(Taking kids from Shaw Community Center to see Black Panther Movie 3/29/18)
By the grace of God, I continue. The last 2 weeks have been something that you only read about and never hope to experience. I was assaulted by someone who named the name of Jesus or as the scripture states, "a false brother." Despite this man being in church and seminary, he had another motive that was not that of Christ, but of self. And when that motive was revealed, his heart revealed itself in violence.
When thinking about what happened 3 weeks ago, it has been common for me to think, "what could I have done better or different." But the reality of this type of work is that serving Jesus is not always "safe." I'm sure that some of the Apostle Paul's family and friends would have said, "Paul, you've been stoned 3 times, beaten 5 times, and in prison more times that we can count. Maybe this Christianity thing isn't working." But Paul had a singular focus, serve God, testify of Jesus, and endure sufferings as a soldier of Jesus Christ.
Someone asked me, was I going to back home. My initial thought was, "Home...I have no home except where Christ sends me." This is true. I left my home and decided that 2018 I would walk by faith, travel the country, and help Black Believers start house churches. I did this without a job, financial backing, or a team of supporters. But I had 3 people, Father, Son, and Spirit, whom I trusted. And thus far, they have not let me down. Because of the assault, I have received help and support from Christian brothers, Social justice warriors, and was even reconciled with a brother who discovered my need. God also provided housing from a wonderful Christian family free of charge. All of this occurred because what Satan thought for evil, God meant for good.
BEING VULNERABLE & WEAK
I am learning the power of being vulnerable and weak. That God will not let those who are totally dependent upon him to ever be ashamed. As I pray that God will lead me to people and teach them to open up their homes for the sake of Christ, I've been amazed of how God answers prayer. God has connected me with believers here that are eager not only to open their homes, but their lives for the sake of the Gospel. I am just a co laborer with them, seeking to use what God has taught me to teach them. And I am learning that more vulnerable I am, before God and before others, the more vulnerable God is with me, in providing and supplying me with the knowledge of his will and the provision to do his will.
I am currently teaching a theology class - free of charge, seeking to pour into the lives of others as God has poured into my life freely. Through this class, I've met wonderful people who are growing in their faith. I have also started an evangelism team, a group of believers that pray together and will start doing evangelism 2 to 3 times a week. And I am still praying and seeking the Lord for the right person/family that is willing to open their homes and life to be part of small house community that can attract friends, families, and neighbors for Jesus. I trust God will provide.
I have a goal of low expectation. The goal is to help create one spiritual home community in DC. After this one, my journey will be complete and I will go to the next location. It is my belief and hope that this one community, with prayer, training, and God's grace, can be so vibrant that it can duplicate itself within a year and also teach others to do the same.

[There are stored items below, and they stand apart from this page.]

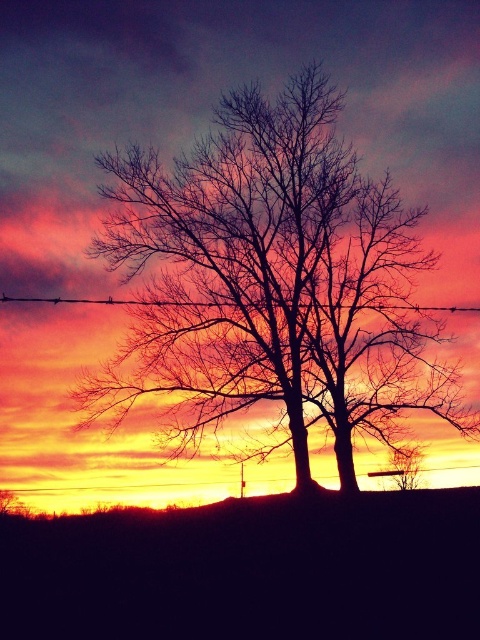 Question: Which point appears farthest from the camera in this image?

Choices:
 (A) (245, 150)
 (B) (400, 456)
 (C) (159, 305)

Answer: (B)

Question: Among these objects, which one is farthest from the camera?

Choices:
 (A) barbed wire at center
 (B) bare wood tree at lower right
 (C) bare branches at center

Answer: (B)

Question: Considering the real-world distances, which object is closest to the bare wood tree at lower right?

Choices:
 (A) bare branches at center
 (B) barbed wire at center

Answer: (A)

Question: Does bare branches at center have a greater width compared to bare wood tree at lower right?

Choices:
 (A) yes
 (B) no

Answer: (A)

Question: Does bare branches at center have a lesser width compared to barbed wire at center?

Choices:
 (A) no
 (B) yes

Answer: (B)

Question: Is bare branches at center to the left of bare wood tree at lower right from the viewer's perspective?

Choices:
 (A) yes
 (B) no

Answer: (A) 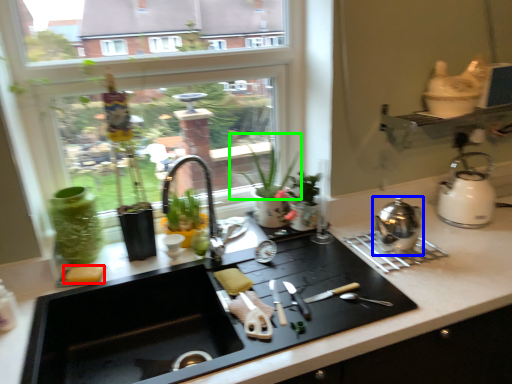 Question: Which is nearer to the food (highlighted by a red box)? kitchen appliance (highlighted by a blue box) or plant (highlighted by a green box).

Choices:
 (A) kitchen appliance
 (B) plant

Answer: (A) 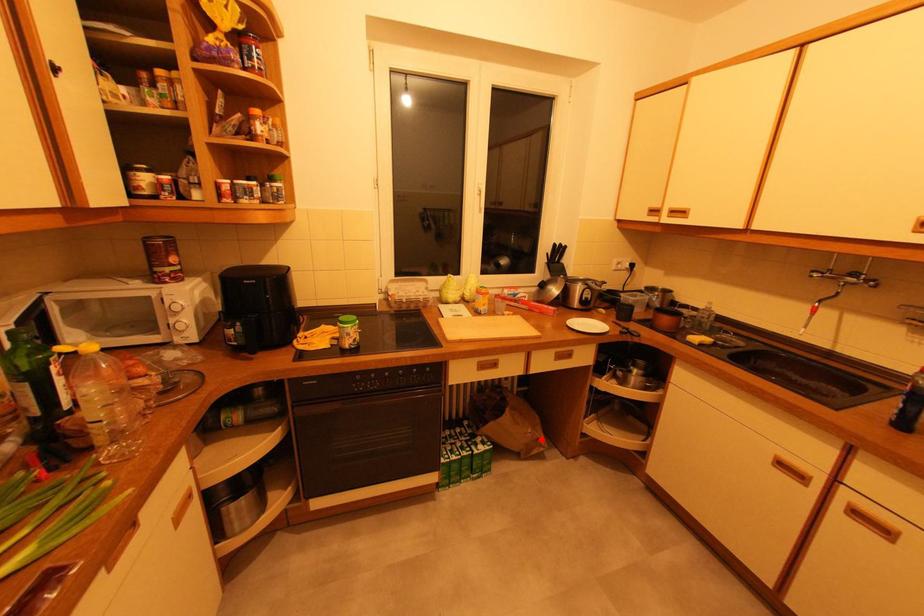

But if I had to summarize my goal in this journey, it would be this: finish the race. I've fallen in love again with the book of 2nd Corinthians in which Paul details his missionary journey experiences. He speaks about the suffering, the loss, the hopes, and his pain. This is the book that contains the powerful passage:
…But He said to me, “My grace is sufficient for you, for My power is perfected in weakness.” Therefore I will boast all the more gladly in my weaknesses, so that the power of Christ may rest on me. 10That is why, for the sake of Christ, I delight in weaknesses, in insults, in hardships, in persecutions, in difficulties. For when I am weak, then I am strong.
I am learning the power of weakness. And its weird because I am also learning that many of my past sins were a result of either hiding my weaknesses or overcompensating for them. This, in my opinion, was an indicator that I had not yet learned to rest in exposed vulnerability before God. But as I look at my Savior Jesus, exposed and naked on the cross, vulnerable before God and the world, for me - and how his vulnerability was built upon loving trust for God the Father, I too want to follow in that example. Because I am perfectly accepted in Christ before God, I can be weak, vulnerable, and needy, and my God will always see me through.
And to all the brothers, friends, supporters that helped me during my time of need. Thank you. You are the body of Christ and your hands have healed my wounds.
Please pray that God would lead me to the right people who would be committed to open their homes and lives. Please pray for my health, as I am still recovering from an ankle injury from the assault, and pray for my health as I believe I suffered a transient ischemic attack on Monday. (I began to feel extremely faint while on the DC train. I got off only to faint, hitting my head, nose, and lip.) I go to the doctor on Monday.